Front-end app: smart contract interaction
Learn how to query a contract's state and send signed transactions in your front-end application.
Intro
In this tutorial, you will learn how to make the front-end of your App interact with smart contracts using @polkadot/api-contract
, more specifically:
how to read values stored in your smart contract
how to send signed transactions to your smart contract
Connect to a deployed smart contract
The first step will be to create an API instance to connect to a running node. For that, we need a provider: the default instance of WsProvider
connects to "ws://127.0.0.1:9944"
which usually is your local node's endpoint. For Aleph Zero Testnet use "wss://ws.test.azero.dev"
and for Aleph Zero Mainnet: "wss://ws.azero.dev"
.
import { ApiPromise, WsProvider } from '@polkadot/api';
...
const APP_PROVIDER_URL = "ws://127.0.0.1:9944";
const wsProvider = new WsProvider(APP_PROVIDER_URL);
const api = await ApiPromise.create({ provider: wsProvider });
The @polkadot/api-contract
comes with 4 general helpers (see the docs). Here, we are using ContractPromise
which allows us to interact with already deployed contracts.
To create the contract-api instance, we will need the contract's address and ABI. The contract ABI can be found in the artifacts generated when building the contract (see Creating your first contract).

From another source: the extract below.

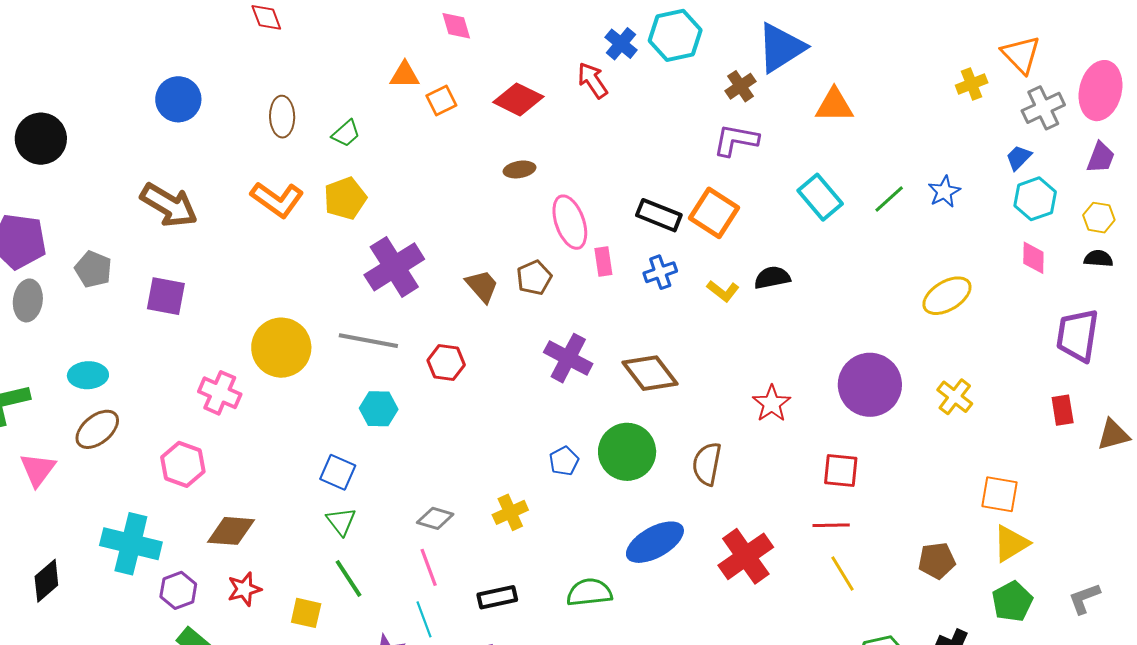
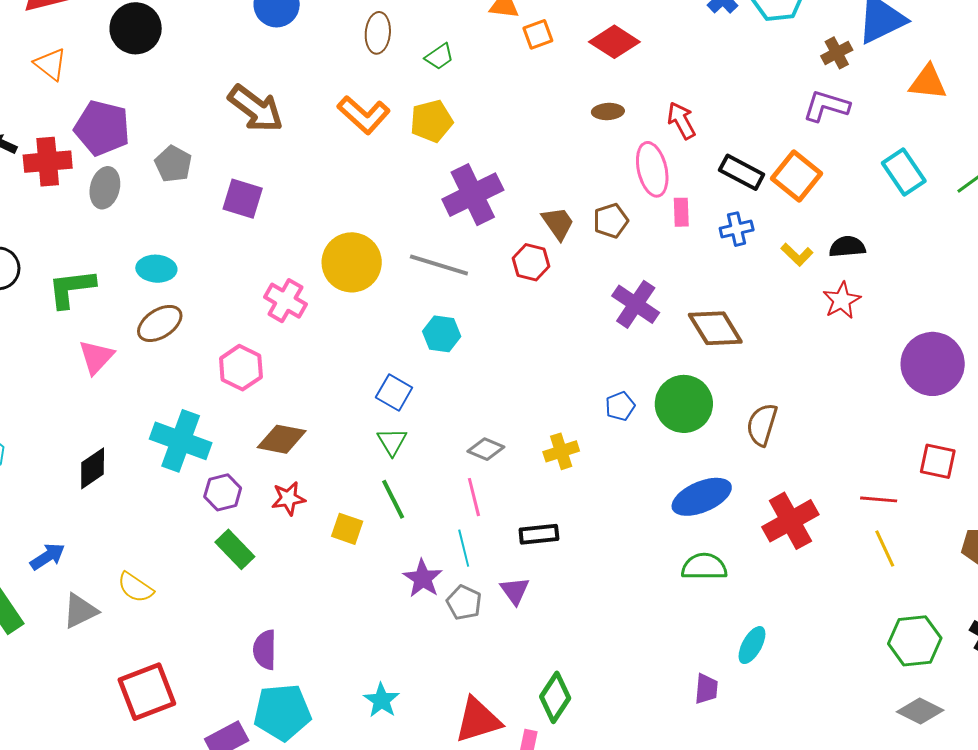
red arrow: (593, 80) -> (681, 121), moved
red hexagon: (446, 363) -> (531, 262), moved
red star: (772, 404) -> (842, 300), moved
red square: (841, 470) -> (938, 461), moved
green semicircle: (589, 592) -> (704, 567), moved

import { ContractPromise } from '@polkadot/api-contract';
...
import bulletinBoardMetadata from '../metadata/metadata_bulletin_board.json';
import addresses from '../metadata/addresses.json';
const bulletin_board_address = addresses.bulletin_board_address;
const contract = new ContractPromise(
api,
bulletinBoardMetadata,
bulletin_board_address
);
Query a contract state
Under the hood, querying a contract is an extrinsic dry run. It is not submitted on the chain, however, it requires to specify the gasLimit
which refers to the maximum resources used by a contract call. Because we are not submitting an extrinsic to the chain (we're only performing a dry-run), it is safe to use sufficiently high values to ensure that the call won’t be reverted. For contract calls, Substrate uses a 2-dimensional weight (gas) system which consists of:
refTime
: the amount of computational time used for execution, in picoseconds;proofSize
: the amount of storage in bytes that a transaction is allowed to read.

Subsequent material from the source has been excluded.